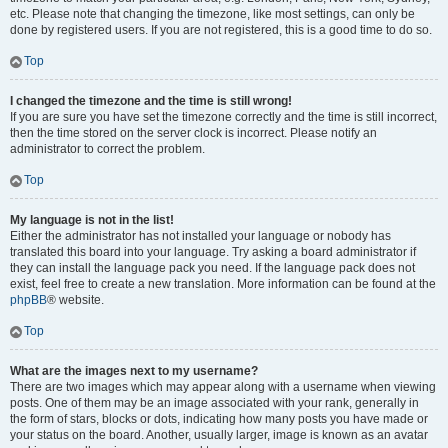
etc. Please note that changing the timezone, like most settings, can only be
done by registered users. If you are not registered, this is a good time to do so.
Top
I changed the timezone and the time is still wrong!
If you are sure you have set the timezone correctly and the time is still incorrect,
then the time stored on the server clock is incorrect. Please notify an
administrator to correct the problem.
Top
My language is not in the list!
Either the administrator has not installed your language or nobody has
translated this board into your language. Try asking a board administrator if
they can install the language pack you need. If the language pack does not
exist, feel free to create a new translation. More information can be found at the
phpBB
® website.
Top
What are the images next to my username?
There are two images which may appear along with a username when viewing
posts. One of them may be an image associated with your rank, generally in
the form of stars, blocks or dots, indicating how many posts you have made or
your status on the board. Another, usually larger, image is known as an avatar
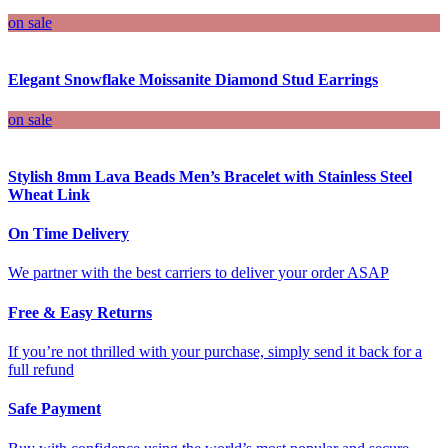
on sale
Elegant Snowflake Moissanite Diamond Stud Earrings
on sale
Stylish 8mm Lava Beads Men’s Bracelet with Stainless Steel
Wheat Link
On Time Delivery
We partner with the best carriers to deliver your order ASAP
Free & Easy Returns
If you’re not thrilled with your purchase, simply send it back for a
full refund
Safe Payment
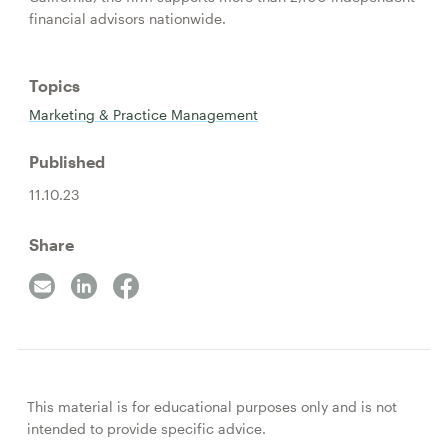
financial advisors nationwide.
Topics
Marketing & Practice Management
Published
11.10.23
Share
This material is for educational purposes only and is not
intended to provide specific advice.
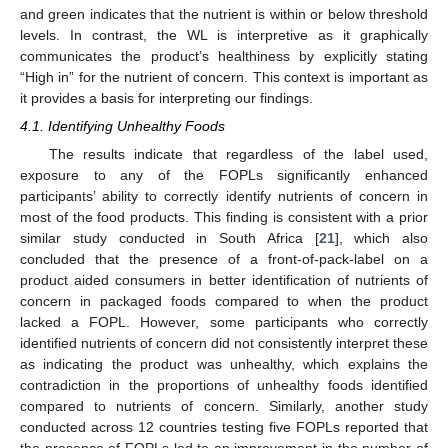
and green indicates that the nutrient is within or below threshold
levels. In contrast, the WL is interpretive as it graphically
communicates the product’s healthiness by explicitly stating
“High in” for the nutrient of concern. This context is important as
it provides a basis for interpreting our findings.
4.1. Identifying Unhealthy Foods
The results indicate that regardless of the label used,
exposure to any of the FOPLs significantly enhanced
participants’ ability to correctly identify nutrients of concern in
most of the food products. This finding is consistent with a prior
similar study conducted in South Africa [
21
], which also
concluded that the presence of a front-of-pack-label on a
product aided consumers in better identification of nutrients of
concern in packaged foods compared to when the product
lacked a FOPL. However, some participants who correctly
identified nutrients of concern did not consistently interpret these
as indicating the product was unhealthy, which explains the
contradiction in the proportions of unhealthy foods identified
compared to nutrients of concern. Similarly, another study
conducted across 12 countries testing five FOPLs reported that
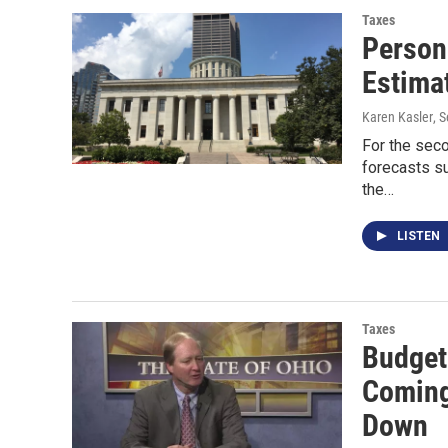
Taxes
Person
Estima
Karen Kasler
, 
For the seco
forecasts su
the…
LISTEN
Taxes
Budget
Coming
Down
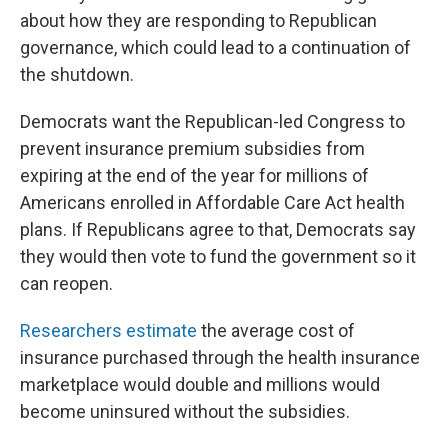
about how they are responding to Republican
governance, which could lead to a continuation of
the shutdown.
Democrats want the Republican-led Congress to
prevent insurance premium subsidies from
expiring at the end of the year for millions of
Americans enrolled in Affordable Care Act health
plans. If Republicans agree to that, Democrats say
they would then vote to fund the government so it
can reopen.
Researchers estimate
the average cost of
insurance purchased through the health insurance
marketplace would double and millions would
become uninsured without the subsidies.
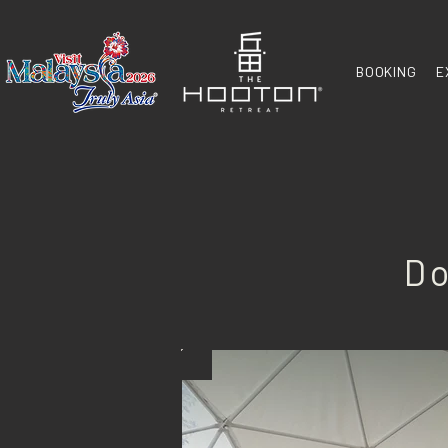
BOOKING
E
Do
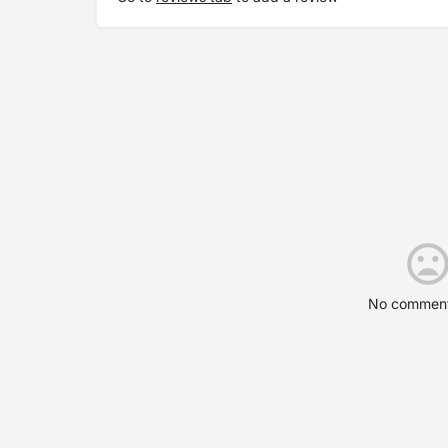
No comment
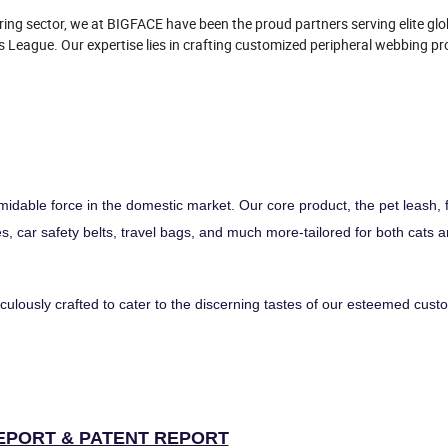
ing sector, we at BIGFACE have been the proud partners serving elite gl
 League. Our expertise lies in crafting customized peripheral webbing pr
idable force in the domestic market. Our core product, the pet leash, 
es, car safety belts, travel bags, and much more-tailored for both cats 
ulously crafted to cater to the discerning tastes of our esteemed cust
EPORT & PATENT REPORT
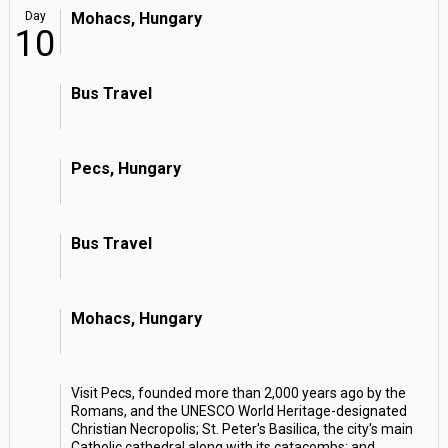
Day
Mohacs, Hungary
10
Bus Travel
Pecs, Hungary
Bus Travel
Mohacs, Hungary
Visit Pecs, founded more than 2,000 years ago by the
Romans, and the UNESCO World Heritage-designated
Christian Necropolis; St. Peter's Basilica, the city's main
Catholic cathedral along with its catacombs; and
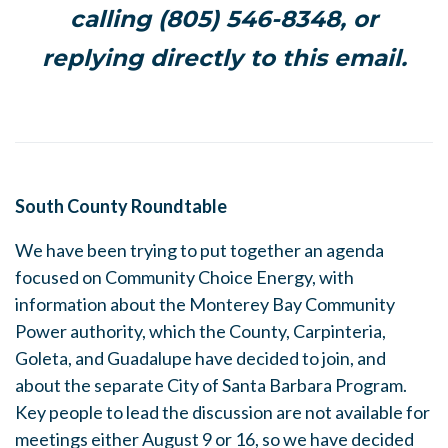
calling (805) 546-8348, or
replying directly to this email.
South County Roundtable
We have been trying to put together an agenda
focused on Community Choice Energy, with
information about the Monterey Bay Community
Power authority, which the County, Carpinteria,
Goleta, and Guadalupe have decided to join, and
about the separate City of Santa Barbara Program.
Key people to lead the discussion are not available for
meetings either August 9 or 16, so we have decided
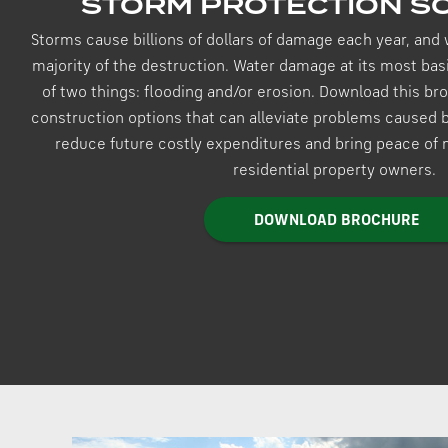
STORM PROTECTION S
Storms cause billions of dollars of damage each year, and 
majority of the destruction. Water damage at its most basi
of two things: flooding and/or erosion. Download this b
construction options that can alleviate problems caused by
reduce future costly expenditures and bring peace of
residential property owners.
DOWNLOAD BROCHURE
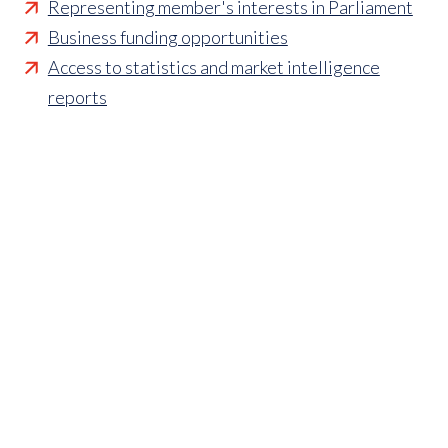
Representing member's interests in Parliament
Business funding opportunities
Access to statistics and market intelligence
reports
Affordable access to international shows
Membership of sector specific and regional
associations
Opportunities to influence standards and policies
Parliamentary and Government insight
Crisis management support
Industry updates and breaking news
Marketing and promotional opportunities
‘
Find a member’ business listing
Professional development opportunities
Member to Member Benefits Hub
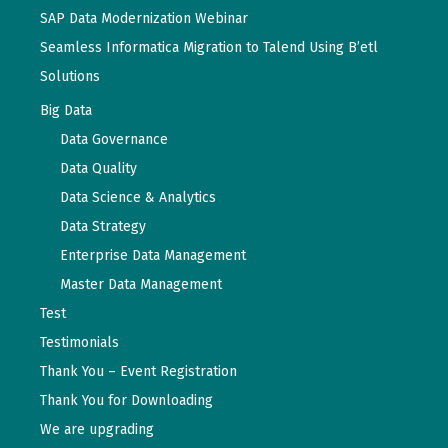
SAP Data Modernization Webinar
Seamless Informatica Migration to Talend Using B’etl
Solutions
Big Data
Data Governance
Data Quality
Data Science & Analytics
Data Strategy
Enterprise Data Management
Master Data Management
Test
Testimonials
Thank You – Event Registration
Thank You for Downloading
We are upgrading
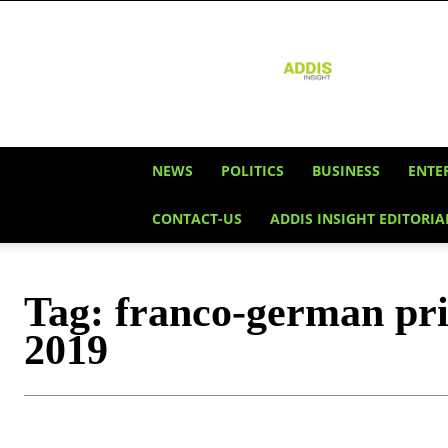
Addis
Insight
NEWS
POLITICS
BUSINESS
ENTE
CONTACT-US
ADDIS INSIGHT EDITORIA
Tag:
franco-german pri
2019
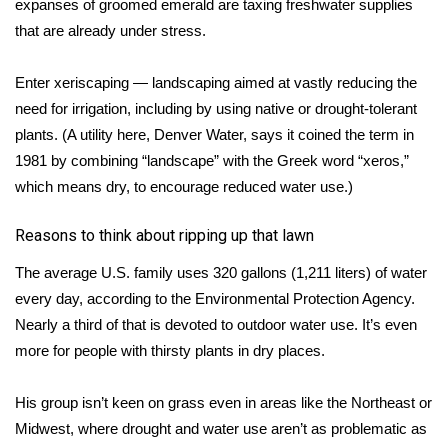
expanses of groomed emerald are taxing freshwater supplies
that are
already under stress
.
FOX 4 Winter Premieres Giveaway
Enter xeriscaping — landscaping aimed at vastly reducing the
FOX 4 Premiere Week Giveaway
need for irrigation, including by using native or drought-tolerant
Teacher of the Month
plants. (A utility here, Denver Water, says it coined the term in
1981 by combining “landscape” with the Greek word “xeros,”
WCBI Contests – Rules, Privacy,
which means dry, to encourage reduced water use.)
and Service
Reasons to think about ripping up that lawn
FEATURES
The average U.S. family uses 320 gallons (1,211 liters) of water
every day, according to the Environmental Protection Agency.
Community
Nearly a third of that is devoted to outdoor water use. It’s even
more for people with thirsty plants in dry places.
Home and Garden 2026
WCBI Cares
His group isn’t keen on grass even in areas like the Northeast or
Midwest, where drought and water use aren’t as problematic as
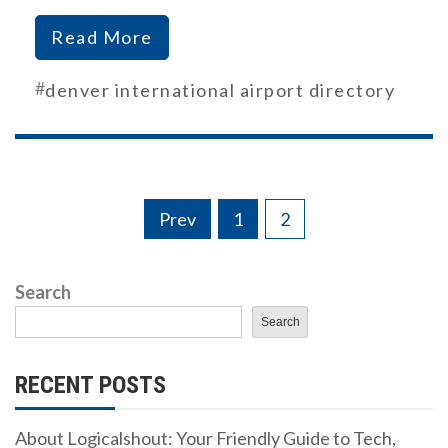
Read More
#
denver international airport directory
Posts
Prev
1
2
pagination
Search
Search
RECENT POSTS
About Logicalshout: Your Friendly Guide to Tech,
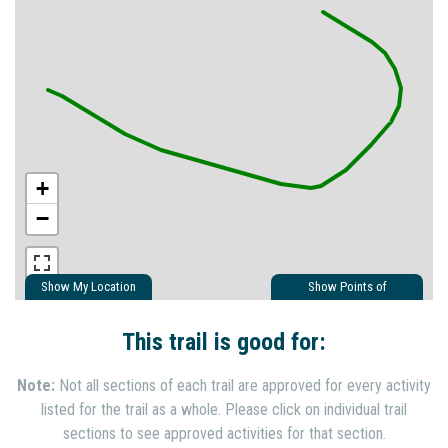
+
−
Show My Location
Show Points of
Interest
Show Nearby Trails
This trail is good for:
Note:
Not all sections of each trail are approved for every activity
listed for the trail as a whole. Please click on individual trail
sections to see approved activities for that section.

* EXERCISE DIRECTIONS
Copy the entries exactly. Leave out the images.

* OUTPUT BELOW
etc. Please note that changing the timezone, like most settings, can only be
done by registered users. If you are not registered, this is a good time to do so.
Top
I changed the timezone and the time is still wrong!
If you are sure you have set the timezone correctly and the time is still incorrect,
then the time stored on the server clock is incorrect. Please notify an
administrator to correct the problem.
Top
My language is not in the list!
Either the administrator has not installed your language or nobody has
translated this board into your language. Try asking a board administrator if
they can install the language pack you need. If the language pack does not
exist, feel free to create a new translation. More information can be found at the
phpBB
® website.
Top
What are the images next to my username?
There are two images which may appear along with a username when viewing
posts. One of them may be an image associated with your rank, generally in
the form of stars, blocks or dots, indicating how many posts you have made or
your status on the board. Another, usually larger, image is known as an avatar
on sale
Elegant Snowflake Moissanite Diamond Stud Earrings
on sale
Stylish 8mm Lava Beads Men’s Bracelet with Stainless Steel
Wheat Link
On Time Delivery
We partner with the best carriers to deliver your order ASAP
Free & Easy Returns
If you’re not thrilled with your purchase, simply send it back for a
full refund
Safe Payment
financial advisors nationwide.
Topics
Marketing & Practice Management
Published
11.10.23
Share
This material is for educational purposes only and is not
intended to provide specific advice.
and green indicates that the nutrient is within or below threshold
levels. In contrast, the WL is interpretive as it graphically
communicates the product’s healthiness by explicitly stating
“High in” for the nutrient of concern. This context is important as
it provides a basis for interpreting our findings.
4.1. Identifying Unhealthy Foods
The results indicate that regardless of the label used,
exposure to any of the FOPLs significantly enhanced
participants’ ability to correctly identify nutrients of concern in
most of the food products. This finding is consistent with a prior
similar study conducted in South Africa [
21
], which also
concluded that the presence of a front-of-pack-label on a
product aided consumers in better identification of nutrients of
concern in packaged foods compared to when the product
lacked a FOPL. However, some participants who correctly
identified nutrients of concern did not consistently interpret these
as indicating the product was unhealthy, which explains the
contradiction in the proportions of unhealthy foods identified
compared to nutrients of concern. Similarly, another study
conducted across 12 countries testing five FOPLs reported that
Taxes
Person
Estima
Karen Kasler
, 
For the seco
forecasts su
the…
LISTEN
Taxes
Budget
Coming
Down
about how they are responding to Republican
governance, which could lead to a continuation of
the shutdown.
Democrats want the Republican-led Congress to
prevent insurance premium subsidies from
expiring at the end of the year for millions of
Americans enrolled in Affordable Care Act health
plans. If Republicans agree to that, Democrats say
they would then vote to fund the government so it
can reopen.
Researchers estimate
the average cost of
insurance purchased through the health insurance
marketplace would double and millions would
become uninsured without the subsidies.
BOOKING
E
Do
No comment
ing sector, we at BIGFACE have been the proud partners serving elite gl
 League. Our expertise lies in crafting customized peripheral webbing pr
idable force in the domestic market. Our core product, the pet leash, 
es, car safety belts, travel bags, and much more-tailored for both cats 
ulously crafted to cater to the discerning tastes of our esteemed cust
EPORT & PATENT REPORT
Day
Mohacs, Hungary
10
Bus Travel
Pecs, Hungary
Bus Travel
Mohacs, Hungary
Visit Pecs, founded more than 2,000 years ago by the
Romans, and the UNESCO World Heritage-designated
Christian Necropolis; St. Peter's Basilica, the city's main
Catholic cathedral along with its catacombs; and
calling (805) 546-8348, or
replying directly to this email.
South County Roundtable
We have been trying to put together an agenda
focused on Community Choice Energy, with
information about the Monterey Bay Community
Power authority, which the County, Carpinteria,
Goleta, and Guadalupe have decided to join, and
about the separate City of Santa Barbara Program.
Key people to lead the discussion are not available for
meetings either August 9 or 16, so we have decided
STORM PROTECTION S
Storms cause billions of dollars of damage each year, and 
majority of the destruction. Water damage at its most basi
of two things: flooding and/or erosion. Download this b
construction options that can alleviate problems caused by
reduce future costly expenditures and bring peace of
residential property owners.
DOWNLOAD BROCHURE
Representing member's interests in Parliament
Business funding opportunities
Access to statistics and market intelligence
reports
Affordable access to international shows
Membership of sector specific and regional
associations
Opportunities to influence standards and policies
Parliamentary and Government insight
Crisis management support
Industry updates and breaking news
Marketing and promotional opportunities
‘
Find a member’ business listing
Professional development opportunities
Member to Member Benefits Hub
SAP Data Modernization Webinar
Seamless Informatica Migration to Talend Using B’etl
Solutions
Big Data
Data Governance
Data Quality
Data Science & Analytics
Data Strategy
Enterprise Data Management
Master Data Management
Test
Testimonials
Thank You – Event Registration
Thank You for Downloading
We are upgrading
Addis
Insight
NEWS
POLITICS
BUSINESS
ENTE
CONTACT-US
ADDIS INSIGHT EDITORIA
Tag:
franco-german pri
2019
expanses of groomed emerald are taxing freshwater supplies
that are
already under stress
.
FOX 4 Winter Premieres Giveaway
Enter xeriscaping — landscaping aimed at vastly reducing the
FOX 4 Premiere Week Giveaway
need for irrigation, including by using native or drought-tolerant
Teacher of the Month
plants. (A utility here, Denver Water, says it coined the term in
1981 by combining “landscape” with the Greek word “xeros,”
WCBI Contests – Rules, Privacy,
which means dry, to encourage reduced water use.)
and Service
Reasons to think about ripping up that lawn
FEATURES
The average U.S. family uses 320 gallons (1,211 liters) of water
every day, according to the Environmental Protection Agency.
Community
Nearly a third of that is devoted to outdoor water use. It’s even
more for people with thirsty plants in dry places.
Home and Garden 2026
WCBI Cares
His group isn’t keen on grass even in areas like the Northeast or
Midwest, where drought and water use aren’t as problematic as
Read More
#
denver international airport directory
Posts
Prev
1
2
pagination
Search
Search
RECENT POSTS
About Logicalshout: Your Friendly Guide to Tech,
+
−
Show My Location
Show Points of
Interest
Show Nearby Trails
This trail is good for:
Note:
Not all sections of each trail are approved for every activity
listed for the trail as a whole. Please click on individual trail
sections to see approved activities for that section.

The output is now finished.